10/15/12 – This guest post is written by Jessica Rawley, a research associate in the Center for the Advancement of Sustainable Enterprise at Colorado State University. Jessica recently attended the National Business Incubators Association Training Workshop in Milwaukee to learn from the experts how best to support student entrepreneurs.
Last week I attended the National Business Incubators Association Training Workshop, which is designed to encourage best practices in business incubation and acceleration services. As with most conferences, this was full of breakout sessions, keynote speakers, free lunches, and business suits. Despite the fact that most incubators support tech ventures, I still came away with four interesting insights.
- Working with student entrepreneurs and incubating their (very early-stage) businesses is very different than working with later-stage entrepreneurs. When working with first-time entrepreneurs, the focus needs to be equally on developing the entrepreneur and their ‘mind-set’ as well as incubating the business. We love the inquisitive and coachable students who are asking the right business questions, and want to help turn them into serial entrepreneurs who actively answer tough business questions.
- Having a connected ‘start-up ecosystem’ that offers support from early to later stage is key to harnessing entrepreneurs’ talents. It is just as important to support earlier stages of venture development as it is to develop a pipeline for student entrepreneurs to grow into this ecosystem.
- Although it sometimes seems like an intangible benefit, the mentor network is indeed a key advantage for client entrepreneurs. Working with students, it’s important to build a mentor network that has the interest and ability to work with early-stage entrepreneurs who are often more open to new ideas, more willing to try new things, are more positive about opportunities, and are hungry for feedback.
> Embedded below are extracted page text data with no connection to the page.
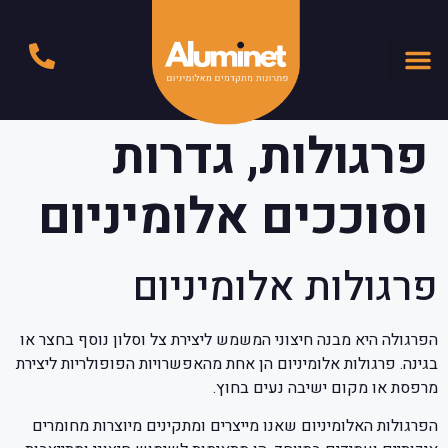
פרגולות, גדרות
וסוככים אלומיניום
פרגולות אלומיניום
הפרגולה היא מבנה חיצוני המשמש ליצירת צל וסלון נוסף בחצר או
בגינה. פרגולות אלומיניום הן אחת מהאפשרויות הפופולריות ליצירת
מרפסת או מקום ישיבה נעים בחוץ.
הפרגולות האלומיניום שאנו מייצרים ומתקינים מיוצרות מחומרים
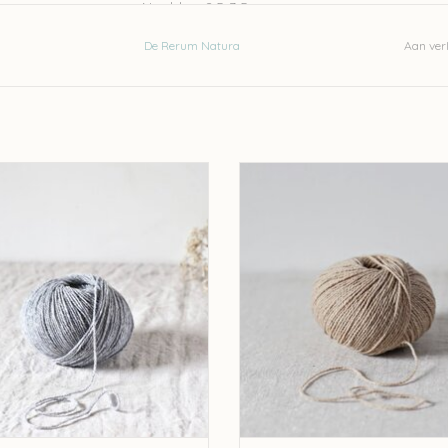
Naalden: 2,5-3,5mm
stekenverhouding 10-10cm: 24 steken en 38 ri
De Rerum Natura
Aan verl
naalden 3,5mm
Was met de hand met een wolzeep (
vb.Eucal
Let op: de kleur op beeld kan afwijken van de w
um Natura De Rerum Natura Ulysse
De Rerum Natura De Rerum Natura
- Brouillard
- Biche
EVOEGEN AAN WINKELWAGEN
TOEVOEGEN AAN WINKELWA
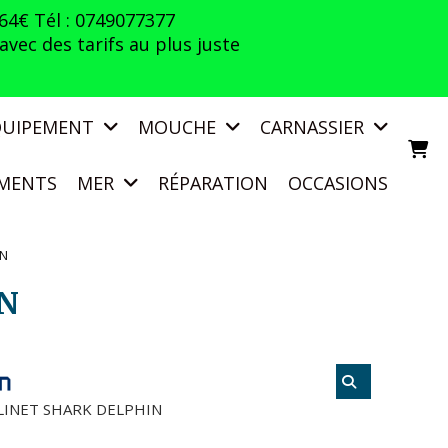
 64€ Tél : 0749077377
vec des tarifs au plus juste
QUIPEMENT
MOUCHE
CARNASSIER
MENTS
MER
RÉPARATION
OCCASIONS
IN
IN
INET SHARK DELPHIN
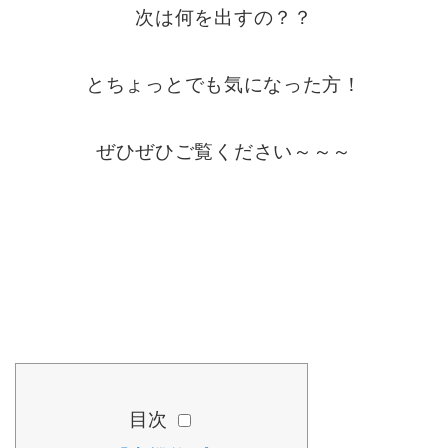
次は何を出すの？？
とちょっとでも気になった方！
ぜひぜひご覧ください～～～
目次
- Funding for student start-ups is always a challenge considering they are riskier prospects to investors. Therefore, it is absolutely critical for a student incubator to provide some funding opportunities, whether that be access to a seed investment fund or simply honing pitches for an investor audience. Any opportunity to get these inspirational, energetic students to network with community members and potential investors will help prepare them for the scrutiny that will come with trying to attract investments.
So what will I do with these bits of wisdom? Bring them back home. The College of Business offers incubation services for our student entrepreneurs. Through a variety of programs, mentors, competitions, and educational opportunities we encourage the development of our student entrepreneurs, and have every ounce of confidence that these are the future leaders of our business community. Our mission, in the end, is to turn their entrepreneurial spark into student start-up fireworks.